Your objective: Below is a listing; restate from it, character for character, the lines beginning at the line holding "pouring the curd." and ending at the line holding "Low & High FODMAP Food Checklists", both included.

- Opening Delimiter -

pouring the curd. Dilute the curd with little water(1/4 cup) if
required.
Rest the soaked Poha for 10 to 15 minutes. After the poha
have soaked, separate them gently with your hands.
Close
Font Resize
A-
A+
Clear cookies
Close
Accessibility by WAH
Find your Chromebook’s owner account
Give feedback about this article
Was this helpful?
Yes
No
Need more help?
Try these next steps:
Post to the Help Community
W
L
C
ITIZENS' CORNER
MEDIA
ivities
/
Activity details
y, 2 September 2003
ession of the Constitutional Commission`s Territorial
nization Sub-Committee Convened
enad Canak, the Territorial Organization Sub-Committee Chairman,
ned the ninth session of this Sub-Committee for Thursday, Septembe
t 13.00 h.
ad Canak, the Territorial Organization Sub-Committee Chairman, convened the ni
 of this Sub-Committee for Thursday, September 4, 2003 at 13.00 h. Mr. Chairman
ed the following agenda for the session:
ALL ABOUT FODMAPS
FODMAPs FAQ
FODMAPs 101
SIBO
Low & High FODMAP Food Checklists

- Closing Delimiter -
- Opening Delimiter -

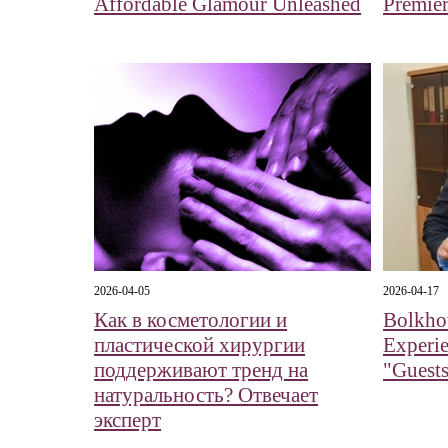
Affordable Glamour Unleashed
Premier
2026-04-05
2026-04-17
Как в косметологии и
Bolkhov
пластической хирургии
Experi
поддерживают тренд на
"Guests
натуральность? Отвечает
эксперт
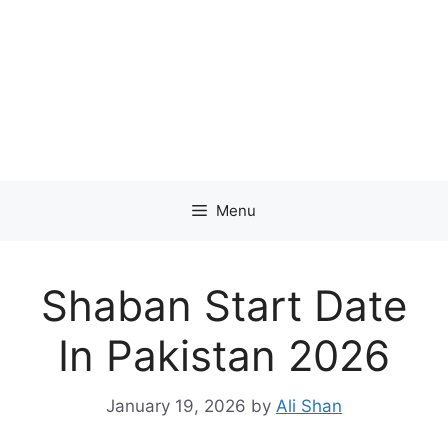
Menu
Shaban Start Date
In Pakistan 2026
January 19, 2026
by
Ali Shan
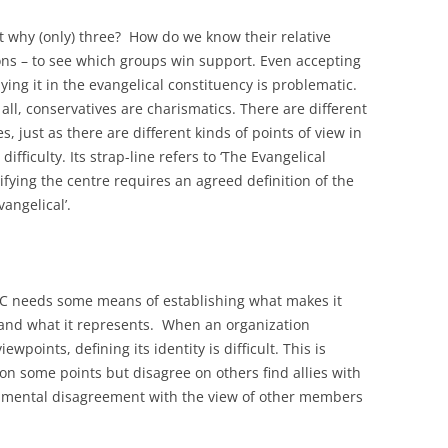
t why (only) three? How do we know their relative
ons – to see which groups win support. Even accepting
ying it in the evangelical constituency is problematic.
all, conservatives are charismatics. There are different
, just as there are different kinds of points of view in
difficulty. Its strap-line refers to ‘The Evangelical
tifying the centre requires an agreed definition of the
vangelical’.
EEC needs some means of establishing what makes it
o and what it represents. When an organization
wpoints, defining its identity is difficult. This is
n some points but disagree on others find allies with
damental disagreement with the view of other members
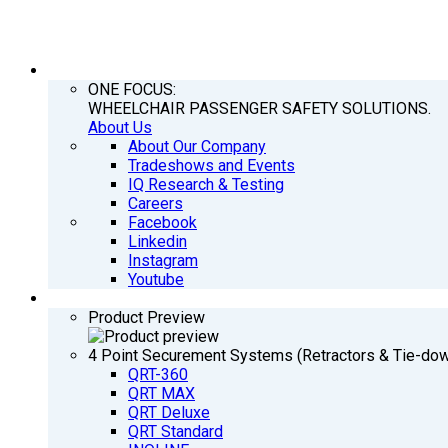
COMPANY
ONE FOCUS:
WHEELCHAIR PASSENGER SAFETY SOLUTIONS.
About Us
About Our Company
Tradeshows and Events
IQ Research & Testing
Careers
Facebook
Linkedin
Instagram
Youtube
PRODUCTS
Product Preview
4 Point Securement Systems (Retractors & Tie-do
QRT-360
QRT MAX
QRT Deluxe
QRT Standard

- Closing Delimiter -
- Opening Delimiter -

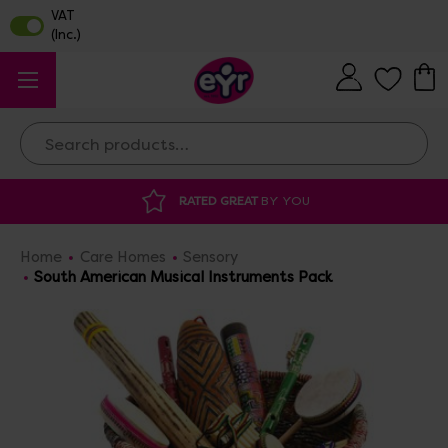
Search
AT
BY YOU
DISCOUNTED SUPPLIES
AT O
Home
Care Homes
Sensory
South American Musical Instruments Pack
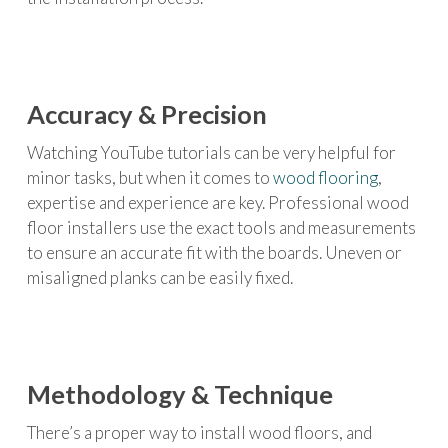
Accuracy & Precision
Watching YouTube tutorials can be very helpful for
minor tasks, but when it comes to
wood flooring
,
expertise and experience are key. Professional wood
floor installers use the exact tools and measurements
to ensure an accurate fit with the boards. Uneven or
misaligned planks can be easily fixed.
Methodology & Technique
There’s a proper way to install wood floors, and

- Closing Delimiter -

Expected answer:
pouring the curd. Dilute the curd with little water(1/4 cup) if
required.
Rest the soaked Poha for 10 to 15 minutes. After the poha
have soaked, separate them gently with your hands.
Close
Font Resize
A-
A+
Clear cookies
Close
Accessibility by WAH
Find your Chromebook’s owner account
Give feedback about this article
Was this helpful?
Yes
No
Need more help?
Try these next steps:
Post to the Help Community
W
L
C
ITIZENS' CORNER
MEDIA
ivities
/
Activity details
y, 2 September 2003
ession of the Constitutional Commission`s Territorial
nization Sub-Committee Convened
enad Canak, the Territorial Organization Sub-Committee Chairman,
ned the ninth session of this Sub-Committee for Thursday, Septembe
t 13.00 h.
ad Canak, the Territorial Organization Sub-Committee Chairman, convened the ni
 of this Sub-Committee for Thursday, September 4, 2003 at 13.00 h. Mr. Chairman
ed the following agenda for the session:
ALL ABOUT FODMAPS
FODMAPs FAQ
FODMAPs 101
SIBO
Low & High FODMAP Food Checklists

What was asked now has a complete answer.